News Free Open Source GPU Under Development for RISC-V

hannibal

Distinguished
Interesting... how do They handle the complex gpu related patents? Do They do everything so differently that no patent royaltes Are needed. That Sounds almost impossible.
If this happens, it could mean huge things to gpu market in the long run! Some company like Xiaomi that now makes low cost phones could produce really cost effective GPUs!
So any extra info about the patent situation would be really usefull.
 
Jan 28, 2021
3
0
10
Excellent news ! IMO big Telcos & Networks should take notice : Nokia ,Ericsson, ATT, Verizon, DT, Telefonica , the savings can be huge in new intensive scalable services , the web is just starting to grow , as long as established Media does not break the evolution ahead.
 

hannibal

Distinguished
Maybe, but do They really wait tens of years to wait the patents to go old? Sounds dubious at best. The patents do get old, but it takes a long time!
There is reason why there Are only two x86 cpu manufacturers... anyone else would get sued to the dead... patent last 20 years and after that those companies make new improvements that get patented, so those GPUs should be always 20 years old technology compared ro competition...
 

castl3bravo

Distinguished
Aug 14, 2013
44
3
18,535
I'm assuming whatever Nvidia did in their GPU hardware isn't something the RISC-V folks need to worry about. This is hardware engineering where the only requirement is a modification to Vulkan, DirectX and OpenGL APIs that allows API to interact with their new GPU hardware. Why waste time trying to copy Nvidia's implementation? The patent trolls, I mean lawyers, would love it if your h/w designed copied parts of Nvidia's.
 
Mar 1, 2021
1
0
10
Interesting... how do They handle the complex gpu related patents?

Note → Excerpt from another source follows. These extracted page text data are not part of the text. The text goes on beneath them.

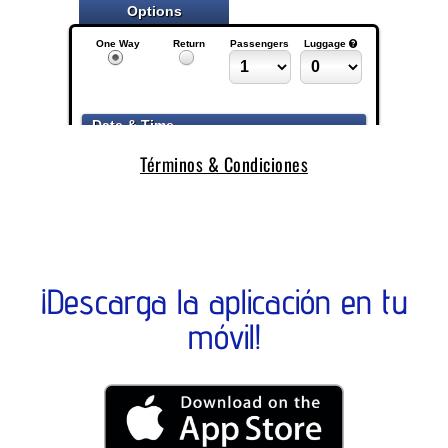
Términos & Condiciones
¡Descarga la aplicación en tu
móvil!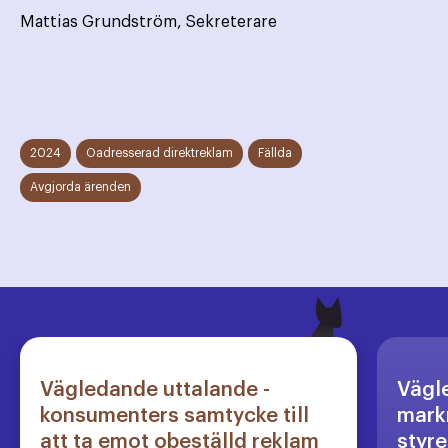
Mattias Grundström, Sekreterare
2024
Oadresserad direktreklam
Fällda
Avgjorda ärenden
Vägledande uttalande -
Vägl
konsumenters samtycke till
markn
att ta emot obeställd reklam
styre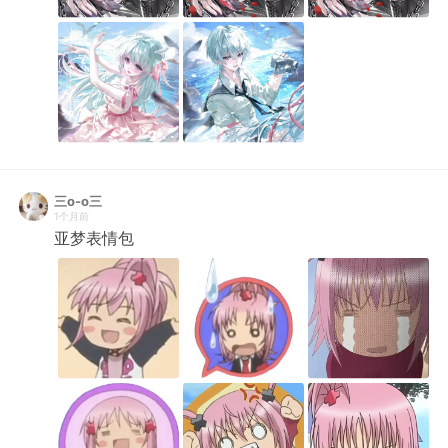
三o-o三
1个月前
亚梦表情包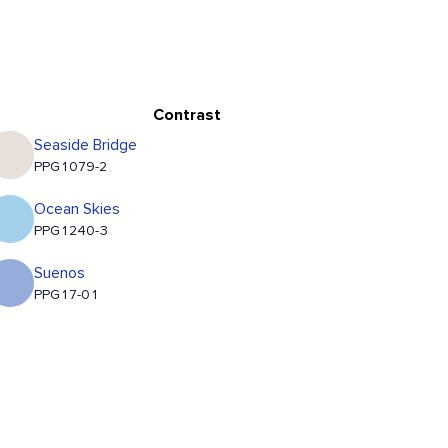
Contrast
Seaside Bridge
PPG1079-2
Ocean Skies
PPG1240-3
Suenos
PPG17-01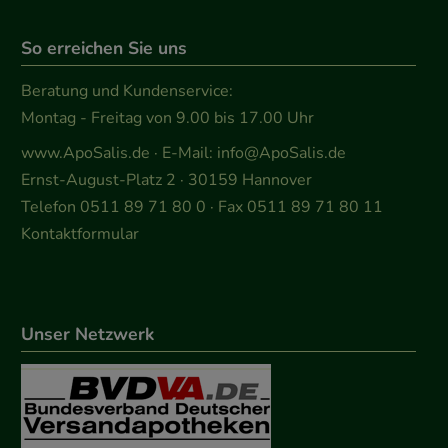
So erreichen Sie uns
Beratung und Kundenservice:
Montag - Freitag von 9.00 bis 17.00 Uhr
www.ApoSalis.de
· E-Mail:
info@ApoSalis.de
Ernst-August-Platz 2 · 30159 Hannover
Telefon 0511 89 71 80 0 · Fax 0511 89 71 80 11
Kontaktformular
Unser Netzwerk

The article mentions the Vulkan API, which is open-source, and presumably other open-source APIs such as OpenGL, OpenCL, OpenVG, and AMD's FidelityFX (which includes an open-source DLSS-like API) are being considered. DirectX isn't open-source, but I suspect Microsoft doesn't charge a royalty for hardware DirectX support since that encourages sales of the Windows operating system.

Some company like Xiaomi that now makes low cost phones could produce really cost effective GPUs!

Xiaomi probably already uses OpenGL ES in their products.